### Entries supplied ###

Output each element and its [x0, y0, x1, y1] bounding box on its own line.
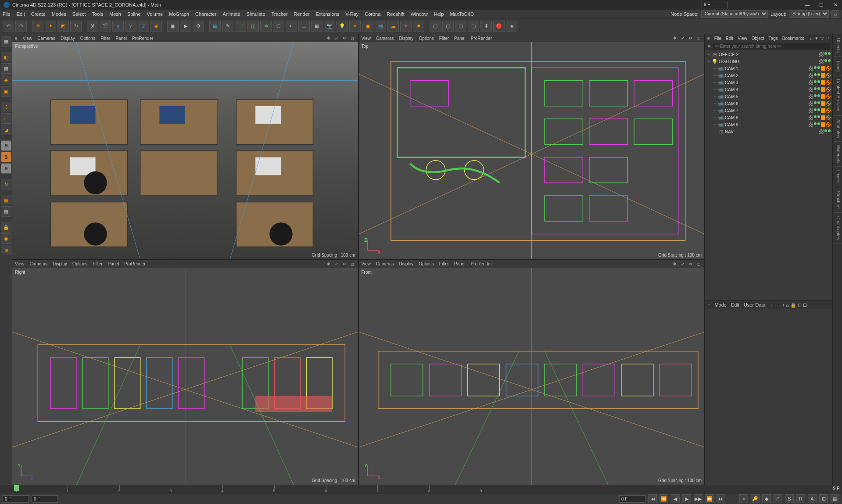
vp-menu-view[interactable]: View	[23, 36, 32, 41]
menu-vray[interactable]: V-Ray	[345, 11, 358, 17]
vp-menu-filter[interactable]: Filter	[100, 36, 110, 41]
tree-row[interactable]: +📹CAM 6	[705, 100, 832, 107]
pos-key-button[interactable]: P	[774, 494, 782, 503]
visibility-render-icon[interactable]	[817, 87, 820, 90]
corona-cam-tag-icon[interactable]	[821, 108, 825, 113]
undo-button[interactable]: ↶	[3, 21, 14, 32]
menu-edit[interactable]: Edit	[17, 11, 25, 17]
vp-move-icon[interactable]: ✥	[672, 261, 678, 267]
maximize-button[interactable]: ☐	[818, 2, 824, 8]
scale-key-button[interactable]: S	[785, 494, 794, 503]
autokey-button[interactable]: 🔑	[751, 494, 760, 503]
pla-key-button[interactable]: ⊞	[819, 494, 828, 503]
layer-tag-icon[interactable]	[809, 73, 813, 78]
visibility-editor-icon[interactable]	[814, 73, 817, 76]
expander-icon[interactable]: +	[706, 53, 711, 57]
vp-zoom-icon[interactable]: ⤢	[333, 261, 340, 267]
compositing-tag-icon[interactable]	[826, 66, 831, 71]
corona-cam-tag-icon[interactable]	[821, 122, 825, 127]
goto-start-button[interactable]: ⏮	[648, 494, 657, 503]
visibility-editor-icon[interactable]	[824, 59, 827, 62]
compositing-tag-icon[interactable]	[826, 87, 831, 92]
redshift-4-icon[interactable]: ▢	[468, 21, 479, 32]
visibility-editor-icon[interactable]	[814, 115, 817, 118]
vp-menu-panel[interactable]: Panel	[454, 261, 466, 266]
goto-end-button[interactable]: ⏭	[717, 494, 725, 503]
visibility-editor-icon[interactable]	[824, 129, 827, 132]
axis-z-button[interactable]: Z	[138, 21, 149, 32]
axis-y-button[interactable]: Y	[125, 21, 136, 32]
redshift-1-icon[interactable]: ▢	[430, 21, 441, 32]
redshift-3-icon[interactable]: ▢	[455, 21, 466, 32]
hamburger-icon[interactable]: ≡	[15, 36, 18, 41]
layer-tag-icon[interactable]	[819, 129, 824, 134]
viewport-solo-button[interactable]: ◉	[1, 233, 11, 244]
points-mode-button[interactable]: ⋮	[1, 102, 11, 112]
vp-menu-view[interactable]: View	[15, 261, 25, 266]
tree-row[interactable]: +📹CAM 4	[705, 86, 832, 93]
edges-mode-button[interactable]: ∟	[1, 113, 11, 124]
viewport-front[interactable]: View Cameras Display Options Filter Pane…	[359, 260, 705, 485]
vp-rotate-icon[interactable]: ↻	[688, 261, 694, 267]
layer-tag-icon[interactable]	[809, 101, 813, 106]
polygons-mode-button[interactable]: ◢	[1, 125, 11, 135]
workplane-snap-button[interactable]: ▦	[1, 206, 11, 217]
tab-structure[interactable]: Structure	[833, 187, 842, 213]
tree-row[interactable]: +📹CAM 7	[705, 107, 832, 114]
visibility-render-icon[interactable]	[828, 129, 831, 132]
vp-maximize-icon[interactable]: ◻	[695, 261, 702, 267]
tab-materials[interactable]: Materials	[833, 142, 842, 167]
tree-row[interactable]: +📹CAM 9	[705, 121, 832, 128]
obj-menu-tags[interactable]: Tags	[769, 36, 778, 41]
floor-icon[interactable]: ▦	[311, 21, 322, 32]
corona-gear-icon[interactable]: ✹	[413, 21, 424, 32]
vp-rotate-icon[interactable]: ↻	[341, 261, 348, 267]
expander-icon[interactable]: +	[713, 109, 717, 113]
viewport-right[interactable]: View Cameras Display Options Filter Pane…	[12, 260, 358, 485]
vp-move-icon[interactable]: ✥	[326, 261, 332, 267]
bend-icon[interactable]: ⌓	[298, 21, 310, 32]
up-icon[interactable]: ↑	[782, 302, 785, 307]
corona-cam-tag-icon[interactable]	[821, 66, 825, 71]
layer-tag-icon[interactable]	[809, 122, 813, 127]
clapboard-icon[interactable]: 🎬	[100, 21, 111, 32]
tab-objects[interactable]: Objects	[833, 34, 842, 57]
obj-menu-view[interactable]: View	[738, 36, 747, 41]
record-button[interactable]: ●	[739, 494, 748, 503]
menu-simulate[interactable]: Simulate	[247, 11, 265, 17]
menu-select[interactable]: Select	[72, 11, 86, 17]
corona-cam-tag-icon[interactable]	[821, 115, 825, 120]
expander-icon[interactable]: +	[713, 88, 717, 92]
attr-menu-mode[interactable]: Mode	[714, 302, 727, 307]
compositing-tag-icon[interactable]	[826, 115, 831, 120]
param-key-button[interactable]: A	[808, 494, 817, 503]
goto-prev-key-button[interactable]: ⏪	[659, 494, 668, 503]
menu-redshift[interactable]: Redshift	[387, 11, 404, 17]
timeline-range-field[interactable]	[32, 495, 58, 503]
forward-icon[interactable]: →	[776, 302, 781, 307]
prev-frame-button[interactable]: ◀	[671, 494, 680, 503]
compositing-tag-icon[interactable]	[826, 80, 831, 85]
next-frame-button[interactable]: ▶▶	[694, 494, 702, 503]
menu-mograph[interactable]: MoGraph	[169, 11, 189, 17]
vp-menu-prorender[interactable]: ProRender	[471, 36, 492, 41]
corona-cam-tag-icon[interactable]	[821, 94, 825, 99]
visibility-editor-icon[interactable]	[824, 52, 827, 55]
vp-menu-cameras[interactable]: Cameras	[30, 261, 48, 266]
layer-tag-icon[interactable]	[809, 66, 813, 71]
obj-menu-bookmarks[interactable]: Bookmarks	[782, 36, 804, 41]
tree-row[interactable]: +📹CAM 3	[705, 79, 832, 86]
layer-icon[interactable]: ◈	[506, 21, 517, 32]
menu-file[interactable]: File	[3, 11, 11, 17]
compositing-tag-icon[interactable]	[826, 73, 831, 78]
layer-tag-icon[interactable]	[809, 80, 813, 85]
menu-extensions[interactable]: Extensions	[315, 11, 339, 17]
filter-icon[interactable]: ▽	[821, 36, 824, 41]
instance-icon[interactable]: ⬡	[273, 21, 284, 32]
keyframe-sel-button[interactable]: ◆	[762, 494, 771, 503]
visibility-render-icon[interactable]	[817, 80, 820, 83]
tree-row[interactable]: +📹CAM 8	[705, 114, 832, 121]
expander-icon[interactable]: +	[706, 60, 711, 64]
compositing-tag-icon[interactable]	[826, 101, 831, 106]
color-icon[interactable]: 🔴	[493, 21, 505, 32]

###

A word-for-word transcription of the listing is needed, minus its images.

# Your response:
Output each element and its [x0, y0, x1, y1] bounding box on its own line.
vp-menu-view[interactable]: View	[23, 36, 32, 41]
menu-vray[interactable]: V-Ray	[345, 11, 358, 17]
vp-menu-filter[interactable]: Filter	[100, 36, 110, 41]
tree-row[interactable]: +📹CAM 6	[705, 100, 832, 107]
pos-key-button[interactable]: P	[774, 494, 782, 503]
visibility-render-icon[interactable]	[817, 87, 820, 90]
corona-cam-tag-icon[interactable]	[821, 108, 825, 113]
undo-button[interactable]: ↶	[3, 21, 14, 32]
menu-edit[interactable]: Edit	[17, 11, 25, 17]
vp-move-icon[interactable]: ✥	[672, 261, 678, 267]
maximize-button[interactable]: ☐	[818, 2, 824, 8]
scale-key-button[interactable]: S	[785, 494, 794, 503]
autokey-button[interactable]: 🔑	[751, 494, 760, 503]
pla-key-button[interactable]: ⊞	[819, 494, 828, 503]
layer-tag-icon[interactable]	[809, 73, 813, 78]
visibility-editor-icon[interactable]	[814, 73, 817, 76]
expander-icon[interactable]: +	[706, 53, 711, 57]
vp-zoom-icon[interactable]: ⤢	[333, 261, 340, 267]
compositing-tag-icon[interactable]	[826, 66, 831, 71]
corona-cam-tag-icon[interactable]	[821, 122, 825, 127]
goto-start-button[interactable]: ⏮	[648, 494, 657, 503]
visibility-editor-icon[interactable]	[824, 59, 827, 62]
compositing-tag-icon[interactable]	[826, 87, 831, 92]
redshift-4-icon[interactable]: ▢	[468, 21, 479, 32]
visibility-editor-icon[interactable]	[814, 115, 817, 118]
vp-menu-panel[interactable]: Panel	[454, 261, 466, 266]
goto-end-button[interactable]: ⏭	[717, 494, 725, 503]
visibility-editor-icon[interactable]	[824, 129, 827, 132]
axis-z-button[interactable]: Z	[138, 21, 149, 32]
axis-y-button[interactable]: Y	[125, 21, 136, 32]
redshift-1-icon[interactable]: ▢	[430, 21, 441, 32]
redshift-3-icon[interactable]: ▢	[455, 21, 466, 32]
hamburger-icon[interactable]: ≡	[15, 36, 18, 41]
layer-tag-icon[interactable]	[819, 129, 824, 134]
viewport-solo-button[interactable]: ◉	[1, 233, 11, 244]
points-mode-button[interactable]: ⋮	[1, 102, 11, 112]
vp-menu-view[interactable]: View	[15, 261, 25, 266]
tree-row[interactable]: +📹CAM 4	[705, 86, 832, 93]
edges-mode-button[interactable]: ∟	[1, 113, 11, 124]
viewport-front[interactable]: View Cameras Display Options Filter Pane…	[359, 260, 705, 485]
vp-rotate-icon[interactable]: ↻	[688, 261, 694, 267]
layer-tag-icon[interactable]	[809, 101, 813, 106]
polygons-mode-button[interactable]: ◢	[1, 125, 11, 135]
workplane-snap-button[interactable]: ▦	[1, 206, 11, 217]
tab-structure[interactable]: Structure	[833, 187, 842, 213]
tree-row[interactable]: +📹CAM 7	[705, 107, 832, 114]
visibility-render-icon[interactable]	[828, 129, 831, 132]
vp-maximize-icon[interactable]: ◻	[695, 261, 702, 267]
tab-materials[interactable]: Materials	[833, 142, 842, 167]
tree-row[interactable]: +📹CAM 9	[705, 121, 832, 128]
obj-menu-tags[interactable]: Tags	[769, 36, 778, 41]
floor-icon[interactable]: ▦	[311, 21, 322, 32]
corona-gear-icon[interactable]: ✹	[413, 21, 424, 32]
vp-rotate-icon[interactable]: ↻	[341, 261, 348, 267]
expander-icon[interactable]: +	[713, 109, 717, 113]
viewport-right[interactable]: View Cameras Display Options Filter Pane…	[12, 260, 358, 485]
vp-move-icon[interactable]: ✥	[326, 261, 332, 267]
bend-icon[interactable]: ⌓	[298, 21, 310, 32]
up-icon[interactable]: ↑	[782, 302, 785, 307]
corona-cam-tag-icon[interactable]	[821, 66, 825, 71]
layer-tag-icon[interactable]	[809, 122, 813, 127]
clapboard-icon[interactable]: 🎬	[100, 21, 111, 32]
tab-objects[interactable]: Objects	[833, 34, 842, 57]
obj-menu-view[interactable]: View	[738, 36, 747, 41]
record-button[interactable]: ●	[739, 494, 748, 503]
menu-simulate[interactable]: Simulate	[247, 11, 265, 17]
menu-select[interactable]: Select	[72, 11, 86, 17]
corona-cam-tag-icon[interactable]	[821, 115, 825, 120]
expander-icon[interactable]: +	[713, 88, 717, 92]
attr-menu-mode[interactable]: Mode	[714, 302, 727, 307]
compositing-tag-icon[interactable]	[826, 115, 831, 120]
param-key-button[interactable]: A	[808, 494, 817, 503]
goto-prev-key-button[interactable]: ⏪	[659, 494, 668, 503]
menu-redshift[interactable]: Redshift	[387, 11, 404, 17]
timeline-range-field[interactable]	[32, 495, 58, 503]
forward-icon[interactable]: →	[776, 302, 781, 307]
prev-frame-button[interactable]: ◀	[671, 494, 680, 503]
compositing-tag-icon[interactable]	[826, 80, 831, 85]
next-frame-button[interactable]: ▶▶	[694, 494, 702, 503]
menu-mograph[interactable]: MoGraph	[169, 11, 189, 17]
vp-menu-prorender[interactable]: ProRender	[471, 36, 492, 41]
corona-cam-tag-icon[interactable]	[821, 94, 825, 99]
visibility-editor-icon[interactable]	[824, 52, 827, 55]
vp-menu-cameras[interactable]: Cameras	[30, 261, 48, 266]
layer-tag-icon[interactable]	[809, 66, 813, 71]
obj-menu-bookmarks[interactable]: Bookmarks	[782, 36, 804, 41]
tree-row[interactable]: +📹CAM 3	[705, 79, 832, 86]
layer-icon[interactable]: ◈	[506, 21, 517, 32]
menu-file[interactable]: File	[3, 11, 11, 17]
compositing-tag-icon[interactable]	[826, 73, 831, 78]
layer-tag-icon[interactable]	[809, 80, 813, 85]
menu-extensions[interactable]: Extensions	[315, 11, 339, 17]
filter-icon[interactable]: ▽	[821, 36, 824, 41]
instance-icon[interactable]: ⬡	[273, 21, 284, 32]
keyframe-sel-button[interactable]: ◆	[762, 494, 771, 503]
visibility-render-icon[interactable]	[817, 80, 820, 83]
tree-row[interactable]: +📹CAM 8	[705, 114, 832, 121]
expander-icon[interactable]: +	[706, 60, 711, 64]
compositing-tag-icon[interactable]	[826, 101, 831, 106]
color-icon[interactable]: 🔴	[493, 21, 505, 32]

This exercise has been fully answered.